# Clough42 Electronic Lead Screw



## RickRay (Feb 5, 2020)

I thought members would be interested in my implementation of Clough42's ELS.
Hardware:
The spindle has a 40 M1.5 tooth pinion so I made a 40 tooth 1.5 gear out of polypropylene from a domestic breadboard and drive it via a metal idler on the banjo of the lathe with a suitable bushing and spacer pined to the fabricated gear to align the gear set. I bent up a s.steel bracket from !.5 mm material and attached the Encoder to the banjo using one of the banjo T nuts.
The hybrid stepper is nested in the space under the spindle with a s.steel bracket bent to the correct offset to align the pulleys and secured with M4 screws The belt is T5/16 2:! ratio. The bracket for the stepper has slotted attachments so it can be moved laterally  to adjust belt tension. The installation feels vey secure and is quiet running. I enclose a couple of photo's to give you a visual picture.


----------



## RJSakowski (Feb 5, 2020)

RickRay said:


> View attachment 312716
> View attachment 312717
> 
> 
> ...


A similar approach to what I did. I also mounted the hybrid steppunder the spindle.  I use 2:1 reduction on the stepper drive but by using the internal gear box gears.  What size stepper did you use and what driver?


----------



## RickRay (Feb 5, 2020)

RJSakowski said:


> A similar approach to what I did. I also mounted the hybrid steppunder the spindle.  I use 2:1 reduction on the stepper drive but by using the internal gear box gears.  What size stepper did you use and what driver?

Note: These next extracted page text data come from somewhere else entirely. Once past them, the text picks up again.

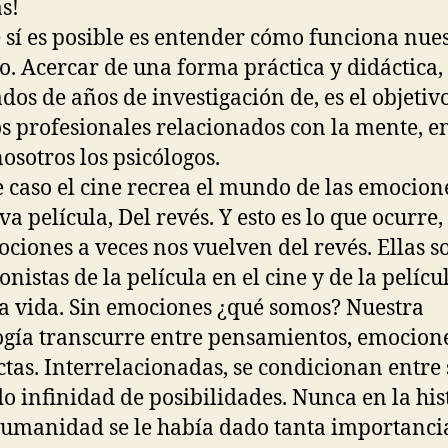
as!
 sí es posible es entender cómo funciona nue
o. Acercar de una forma práctica y didáctica, 
ados de años de investigación de, es el objetiv
 profesionales relacionados con la mente, e
nosotros los psicólogos.
e caso el cine recrea el mundo de las emocion
va película, Del revés. Y esto es lo que ocurre,
ociones a veces nos vuelven del revés. Ellas s
onistas de la película en el cine y de la pelícu
a vida. Sin emociones ¿qué somos? Nuestra
ogía transcurre entre pensamientos, emocion
tas. Interrelacionadas, se condicionan entre 
o infinidad de posibilidades. Nunca en la his
humanidad se le había dado tanta importancia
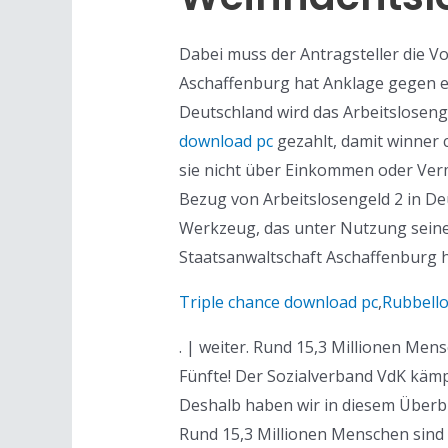
Dabei muss der Antragsteller die V
Aschaffenburg hat Anklage gegen ei
Deutschland wird das Arbeitsloseng
download pc
gezahlt, damit winner
sie nicht über Einkommen oder Ver
Bezug von Arbeitslosengeld 2 in De
Werkzeug, das unter Nutzung seiner 
Staatsanwaltschaft Aschaffenburg h
Triple chance download pc
,
Rubbello
. | weiter. Rund 15,3 Millionen Men
Fünfte! Der Sozialverband VdK kämpf
Deshalb haben wir in diesem Überbl
Rund 15,3 Millionen Menschen sind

Hi, 2.2 NM stepper nema 23, Stepperone CL57y driver. I have cut a M1.5 10mm thread with no issues. Image does not do it justice, it is much better 
than 
	

		
			
		

		
	



	

		
			
		

		
	
the commercial thread.


----------



## RJSakowski (Feb 5, 2020)

Welcome to the group!

I am using the StepperOnline CL57T driver and  a NEMA24, 4.2 N-m hybrid stepper. also from StepperOnline.  There is a fairly active discussion going on here: https://www.hobby-machinist.com/threads/electronic-lead-screw.76101/


----------



## RickRay (Feb 6, 2020)

I do not have a 3D printer so could not follow James's technique for the control panel. Herewith is my solution in pictures. It required careful measurement and layout. After 2 trial runs on scrap and a final attempt at the enclosure I had a result I was mostly satisfied with. I turned the some buttons from brass and made very thin nuts from 3mm standard nuts to retain the buttons and add some surface area to press on the switches and also account for any misalignment (mistakes). To gain sufficient bearing area for the button spindles I mounted them on a  3mm steel strip and drilled the holes a smidge over 3mm to allow them to return under the influence of the board's switch. I did try making small return springs but it only  made the switching inconsistent. Hope this helps.


----------



## RJSakowski (Feb 6, 2020)

I just machined "top hat" buttons from Delrin.  They are trapped between the panel and the pcb.  I replaced the LED's with new, using the longer leads to bring them up to  the level of the seven segment display.  Many ways to skin the cat.


----------



## kb58 (Feb 6, 2020)

I considered swapping in green 7-segment LEDs, but worry about lifting the copper traces.


----------



## kb58 (Feb 6, 2020)

Where are you guys getting the red filter material for the display?


----------



## RJSakowski (Feb 6, 2020)

I used to make timers for equestrian events and used red seven segment displays so I have a limited amount of that material left over from olden days.  You might try some craft shops.   If you have a plastic distributor in your area, you might see if they have some scrap material.  Otherwise, I bought some a couple of years ago on eBay.  You can get some for as little as $5. incl. shipping


----------



## RickRay (Feb 6, 2020)

I have tried working with the board but found the solder uncooperative even with flux! I am not using any red diffuser and do not mind the look.


----------



## ttabbal (Feb 6, 2020)

I used red translucent packing tape! 




I suspect the solder is lead free. It needs heat. I found adding a little bit of lead solder helped desoldering quite a bit as well.


----------



## RJSakowski (Feb 6, 2020)

lead free solders are more difficult to use than the old 63/37 electronic solder but it is still manageable.  In more than fifty years of electronic soldering, IMO the biggest factor is getting a quality solder to begin with.  Solders sold in hardware stores and the like are often poor quality, made from reclaimed metals and tend to oxidize quickly, making for poor quality joints.  I still use the older solder because of the lower melting point and I am not bound by RoHS rules.  A second factor is having the right flux.  Even in name brand solders, the flux varies quite a bit in activity. I am not sure what you have available in Oz but here I use either Ersin or Kester solder.  I currently use Kester 44 Rosin Core.  I used to use Ersin Multicore or Savbit solder.
Third, use the right temperature and enough iron to do the job.  I usually work with a 50 watt iron at 300ºC.  The iron should have a tip appropriate to the task at hand.  Finally, use the right diameter of solder for the job.  For fin work, sub mm.  For heavier work, 2 -3 mm.


----------



## RJSakowski (Feb 6, 2020)

deleted, double post


----------



## Boswell (Feb 6, 2020)

I use RED polycarbonate or Plexi that I get as drops from a local Plastic supplier. It generally works GREAT as a lense for RED 7-Seg LEDs.


----------